She is not supposed to disappoint me. She is supposed to justify me, to make this entire endeavor worthwhile. Instead of revering this epitome of culture and high-society, my disappointment forces me to consider all those people I left behind in Ohio – the insurance salesman and the construction laborer and the factory worker and the farmer. I think of them in their routine lives, waking up every day and living the same day they lived yesterday, glad to have their feet planted firmly in a plot of fertile Midwestern soil, their lives as satisfactory as they are stable.
It is exactly these types of contented, routine lives that made me believe I was better than these people for coming to Paris and fighting through a crowd to see the Mona Lisa. This was supposed to be my escape from Midwestern monotony. And yet, standing in front of the painting, this disappointing depiction of an average looking woman, I do not feel better – more cultured or experienced or intelligent. I wonder what I’m really doing here.

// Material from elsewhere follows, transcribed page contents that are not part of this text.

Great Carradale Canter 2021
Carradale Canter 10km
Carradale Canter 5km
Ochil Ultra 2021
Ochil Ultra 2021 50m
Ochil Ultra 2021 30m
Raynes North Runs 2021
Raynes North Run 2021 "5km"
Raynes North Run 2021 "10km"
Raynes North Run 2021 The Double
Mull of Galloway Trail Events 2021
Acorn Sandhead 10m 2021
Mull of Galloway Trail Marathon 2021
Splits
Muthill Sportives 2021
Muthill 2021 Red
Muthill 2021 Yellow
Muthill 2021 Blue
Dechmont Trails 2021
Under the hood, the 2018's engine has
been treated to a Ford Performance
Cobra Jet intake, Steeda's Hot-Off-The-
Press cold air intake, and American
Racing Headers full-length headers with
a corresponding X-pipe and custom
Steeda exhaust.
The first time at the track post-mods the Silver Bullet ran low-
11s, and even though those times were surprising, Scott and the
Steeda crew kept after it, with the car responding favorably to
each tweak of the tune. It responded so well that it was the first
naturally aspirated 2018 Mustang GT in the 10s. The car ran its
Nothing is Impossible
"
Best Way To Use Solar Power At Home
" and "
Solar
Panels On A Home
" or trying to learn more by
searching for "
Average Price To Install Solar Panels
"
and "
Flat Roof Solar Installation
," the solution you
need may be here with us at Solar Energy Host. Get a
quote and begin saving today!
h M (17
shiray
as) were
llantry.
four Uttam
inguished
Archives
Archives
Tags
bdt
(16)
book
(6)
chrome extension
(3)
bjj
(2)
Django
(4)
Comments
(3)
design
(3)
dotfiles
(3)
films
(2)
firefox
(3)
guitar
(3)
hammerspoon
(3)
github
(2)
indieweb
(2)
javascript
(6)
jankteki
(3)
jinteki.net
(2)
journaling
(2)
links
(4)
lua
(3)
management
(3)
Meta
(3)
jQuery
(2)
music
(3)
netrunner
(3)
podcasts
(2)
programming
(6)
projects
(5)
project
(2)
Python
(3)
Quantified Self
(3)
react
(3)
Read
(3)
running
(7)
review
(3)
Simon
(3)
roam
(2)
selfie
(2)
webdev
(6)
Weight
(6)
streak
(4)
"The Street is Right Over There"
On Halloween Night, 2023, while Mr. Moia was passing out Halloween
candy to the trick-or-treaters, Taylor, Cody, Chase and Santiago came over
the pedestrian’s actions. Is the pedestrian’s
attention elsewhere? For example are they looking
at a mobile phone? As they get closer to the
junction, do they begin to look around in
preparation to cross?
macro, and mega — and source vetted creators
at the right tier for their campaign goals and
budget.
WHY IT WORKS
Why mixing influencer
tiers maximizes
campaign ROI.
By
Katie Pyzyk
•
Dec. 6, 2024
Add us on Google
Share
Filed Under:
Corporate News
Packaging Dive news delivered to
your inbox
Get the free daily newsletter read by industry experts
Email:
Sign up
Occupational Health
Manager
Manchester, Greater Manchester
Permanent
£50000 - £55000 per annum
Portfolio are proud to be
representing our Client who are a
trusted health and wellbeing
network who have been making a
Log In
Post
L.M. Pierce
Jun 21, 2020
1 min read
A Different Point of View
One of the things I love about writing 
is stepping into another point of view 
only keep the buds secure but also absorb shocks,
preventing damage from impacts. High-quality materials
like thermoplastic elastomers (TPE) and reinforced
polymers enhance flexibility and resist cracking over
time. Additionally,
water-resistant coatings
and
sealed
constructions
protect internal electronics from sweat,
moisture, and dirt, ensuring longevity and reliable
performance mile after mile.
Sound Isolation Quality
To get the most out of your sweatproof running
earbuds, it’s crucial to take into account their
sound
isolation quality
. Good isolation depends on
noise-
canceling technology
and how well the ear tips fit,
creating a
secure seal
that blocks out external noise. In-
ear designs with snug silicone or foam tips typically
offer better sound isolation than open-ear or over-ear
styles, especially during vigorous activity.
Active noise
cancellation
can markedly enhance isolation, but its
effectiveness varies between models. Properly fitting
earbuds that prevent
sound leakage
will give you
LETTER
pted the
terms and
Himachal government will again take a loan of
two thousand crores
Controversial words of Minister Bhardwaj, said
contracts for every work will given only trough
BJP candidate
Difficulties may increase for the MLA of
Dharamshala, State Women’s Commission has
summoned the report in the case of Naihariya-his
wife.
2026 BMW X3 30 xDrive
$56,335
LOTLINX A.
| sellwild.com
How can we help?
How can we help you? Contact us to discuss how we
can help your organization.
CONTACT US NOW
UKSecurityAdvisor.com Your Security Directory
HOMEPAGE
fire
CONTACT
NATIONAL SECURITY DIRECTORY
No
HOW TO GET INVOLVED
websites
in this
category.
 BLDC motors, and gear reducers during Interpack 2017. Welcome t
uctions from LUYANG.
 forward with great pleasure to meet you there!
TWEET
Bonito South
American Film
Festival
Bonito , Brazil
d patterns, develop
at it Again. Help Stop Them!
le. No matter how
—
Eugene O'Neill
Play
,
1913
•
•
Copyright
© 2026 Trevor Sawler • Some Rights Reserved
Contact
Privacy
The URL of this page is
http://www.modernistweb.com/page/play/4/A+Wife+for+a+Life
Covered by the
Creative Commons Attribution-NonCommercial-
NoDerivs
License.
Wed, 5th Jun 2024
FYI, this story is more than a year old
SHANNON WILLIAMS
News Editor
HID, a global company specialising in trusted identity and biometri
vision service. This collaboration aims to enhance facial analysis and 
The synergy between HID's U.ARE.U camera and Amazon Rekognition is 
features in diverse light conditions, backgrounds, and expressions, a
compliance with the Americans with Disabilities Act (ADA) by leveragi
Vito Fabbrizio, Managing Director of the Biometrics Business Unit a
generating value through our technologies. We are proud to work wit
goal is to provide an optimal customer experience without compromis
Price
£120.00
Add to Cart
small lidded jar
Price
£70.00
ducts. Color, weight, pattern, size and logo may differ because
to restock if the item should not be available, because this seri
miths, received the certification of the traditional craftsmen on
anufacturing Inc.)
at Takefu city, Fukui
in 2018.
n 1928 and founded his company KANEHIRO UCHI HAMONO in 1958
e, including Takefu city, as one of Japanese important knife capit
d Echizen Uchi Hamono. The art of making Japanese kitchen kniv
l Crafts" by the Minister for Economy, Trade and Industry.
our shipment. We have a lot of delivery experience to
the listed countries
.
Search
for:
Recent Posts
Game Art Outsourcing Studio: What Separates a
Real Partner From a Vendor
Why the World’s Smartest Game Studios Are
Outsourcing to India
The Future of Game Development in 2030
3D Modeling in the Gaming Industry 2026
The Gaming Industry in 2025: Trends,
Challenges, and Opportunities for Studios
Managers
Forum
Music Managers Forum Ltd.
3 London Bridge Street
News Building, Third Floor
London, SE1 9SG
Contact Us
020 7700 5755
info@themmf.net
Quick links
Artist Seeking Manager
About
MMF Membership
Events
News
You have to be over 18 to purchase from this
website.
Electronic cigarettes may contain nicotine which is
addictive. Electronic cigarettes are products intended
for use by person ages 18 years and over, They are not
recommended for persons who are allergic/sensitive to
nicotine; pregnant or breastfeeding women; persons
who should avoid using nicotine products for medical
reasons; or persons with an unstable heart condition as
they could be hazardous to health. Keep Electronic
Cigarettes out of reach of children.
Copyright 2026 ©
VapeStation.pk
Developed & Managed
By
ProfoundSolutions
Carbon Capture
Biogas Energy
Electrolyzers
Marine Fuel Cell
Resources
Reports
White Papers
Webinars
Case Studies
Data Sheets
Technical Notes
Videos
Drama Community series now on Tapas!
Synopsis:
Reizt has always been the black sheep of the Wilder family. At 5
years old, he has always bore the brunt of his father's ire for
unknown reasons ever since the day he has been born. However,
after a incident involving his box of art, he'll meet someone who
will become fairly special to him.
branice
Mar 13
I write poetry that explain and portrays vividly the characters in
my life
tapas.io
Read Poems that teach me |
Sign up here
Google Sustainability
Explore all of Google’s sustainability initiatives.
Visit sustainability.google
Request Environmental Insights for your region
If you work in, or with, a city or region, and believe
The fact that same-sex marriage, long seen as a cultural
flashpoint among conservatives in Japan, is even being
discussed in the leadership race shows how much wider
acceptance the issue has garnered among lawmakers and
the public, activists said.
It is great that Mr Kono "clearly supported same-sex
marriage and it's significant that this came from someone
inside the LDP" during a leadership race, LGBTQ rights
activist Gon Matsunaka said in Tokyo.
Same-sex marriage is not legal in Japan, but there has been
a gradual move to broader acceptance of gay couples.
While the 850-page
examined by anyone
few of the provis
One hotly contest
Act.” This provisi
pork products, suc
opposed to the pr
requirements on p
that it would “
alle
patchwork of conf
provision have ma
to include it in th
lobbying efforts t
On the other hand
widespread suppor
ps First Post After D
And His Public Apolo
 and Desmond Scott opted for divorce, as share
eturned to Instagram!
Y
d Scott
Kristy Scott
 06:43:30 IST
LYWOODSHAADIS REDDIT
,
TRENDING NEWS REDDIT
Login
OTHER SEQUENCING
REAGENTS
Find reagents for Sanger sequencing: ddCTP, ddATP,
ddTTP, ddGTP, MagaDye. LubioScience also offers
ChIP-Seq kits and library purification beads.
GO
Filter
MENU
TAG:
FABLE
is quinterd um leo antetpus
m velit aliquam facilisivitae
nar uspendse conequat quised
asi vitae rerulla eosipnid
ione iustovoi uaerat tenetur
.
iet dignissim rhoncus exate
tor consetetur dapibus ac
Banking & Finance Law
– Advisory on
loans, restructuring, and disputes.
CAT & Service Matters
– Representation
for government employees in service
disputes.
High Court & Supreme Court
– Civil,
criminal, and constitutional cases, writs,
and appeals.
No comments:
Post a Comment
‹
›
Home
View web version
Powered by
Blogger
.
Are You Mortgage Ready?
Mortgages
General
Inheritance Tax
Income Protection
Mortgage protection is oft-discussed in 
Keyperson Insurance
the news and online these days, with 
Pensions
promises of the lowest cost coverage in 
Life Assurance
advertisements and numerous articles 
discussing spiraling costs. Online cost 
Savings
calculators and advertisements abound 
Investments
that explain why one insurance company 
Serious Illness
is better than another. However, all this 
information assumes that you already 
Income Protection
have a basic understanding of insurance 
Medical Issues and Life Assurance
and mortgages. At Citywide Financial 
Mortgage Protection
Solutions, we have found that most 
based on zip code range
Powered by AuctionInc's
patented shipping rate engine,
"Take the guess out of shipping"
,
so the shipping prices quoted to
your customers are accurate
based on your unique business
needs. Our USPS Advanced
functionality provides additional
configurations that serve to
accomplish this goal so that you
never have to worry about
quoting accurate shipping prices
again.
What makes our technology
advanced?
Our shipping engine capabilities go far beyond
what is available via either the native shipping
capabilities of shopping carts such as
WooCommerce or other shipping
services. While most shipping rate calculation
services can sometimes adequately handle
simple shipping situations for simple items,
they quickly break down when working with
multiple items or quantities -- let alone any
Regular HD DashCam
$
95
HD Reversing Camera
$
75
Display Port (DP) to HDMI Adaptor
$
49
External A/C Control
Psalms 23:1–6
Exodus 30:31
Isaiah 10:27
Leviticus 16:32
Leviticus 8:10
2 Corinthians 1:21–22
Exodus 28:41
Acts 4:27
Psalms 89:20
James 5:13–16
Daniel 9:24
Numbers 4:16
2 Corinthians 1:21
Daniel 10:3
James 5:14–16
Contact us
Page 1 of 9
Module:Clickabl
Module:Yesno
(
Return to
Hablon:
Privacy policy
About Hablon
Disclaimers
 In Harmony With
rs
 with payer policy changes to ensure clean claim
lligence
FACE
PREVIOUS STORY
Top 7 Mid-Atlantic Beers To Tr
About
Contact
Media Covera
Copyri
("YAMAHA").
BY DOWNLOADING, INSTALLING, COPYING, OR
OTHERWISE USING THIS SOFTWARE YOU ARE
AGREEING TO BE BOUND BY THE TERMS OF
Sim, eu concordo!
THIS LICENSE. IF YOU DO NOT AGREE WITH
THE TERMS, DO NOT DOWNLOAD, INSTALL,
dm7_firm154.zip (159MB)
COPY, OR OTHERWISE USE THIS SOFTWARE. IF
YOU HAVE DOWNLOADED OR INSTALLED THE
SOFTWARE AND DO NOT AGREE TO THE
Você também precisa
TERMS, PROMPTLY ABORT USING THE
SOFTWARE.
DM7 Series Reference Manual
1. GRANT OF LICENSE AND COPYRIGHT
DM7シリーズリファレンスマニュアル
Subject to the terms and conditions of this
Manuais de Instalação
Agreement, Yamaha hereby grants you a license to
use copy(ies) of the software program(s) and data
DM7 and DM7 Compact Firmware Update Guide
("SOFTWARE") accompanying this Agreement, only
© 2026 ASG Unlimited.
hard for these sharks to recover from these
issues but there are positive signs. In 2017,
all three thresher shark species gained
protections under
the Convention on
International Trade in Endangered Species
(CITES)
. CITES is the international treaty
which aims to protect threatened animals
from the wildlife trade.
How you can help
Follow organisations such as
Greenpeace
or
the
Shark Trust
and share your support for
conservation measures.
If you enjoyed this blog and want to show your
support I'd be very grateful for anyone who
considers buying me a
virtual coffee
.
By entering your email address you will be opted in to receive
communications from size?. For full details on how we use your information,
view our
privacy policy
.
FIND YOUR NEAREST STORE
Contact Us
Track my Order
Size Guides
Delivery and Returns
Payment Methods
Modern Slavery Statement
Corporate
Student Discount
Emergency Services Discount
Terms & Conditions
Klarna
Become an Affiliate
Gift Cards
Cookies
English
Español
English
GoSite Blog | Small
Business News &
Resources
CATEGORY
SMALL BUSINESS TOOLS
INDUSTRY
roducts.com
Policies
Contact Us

I think of my father. I imagine him sitting comfortably at home, not thinking of the Mona Lisa, or the Louvre, or the way the streetlights hit the Seine River on a clear Parisian night. He is sitting on the couch when his grandchildren, my niece and nephew, come through the door, and they hug him and he kisses the tops of their heads, and he kisses my mother, and he smiles because he is satisfied there in northeast Ohio with his nice family and his median income and his average house. He has no desire to leave this place – to set out into the world and grab onto all of the opportunities it holds. I imagine how content he is, sitting there, while I feel another elbow in my ribs, another heavy foot on top of mine. I look back at her, at Mona Lisa, and for the first time since I came to Europe, I want to be home.
Jake Ewing is a junior from Wooster, Ohio, majoring in English, Creative Writing, and
Spanish.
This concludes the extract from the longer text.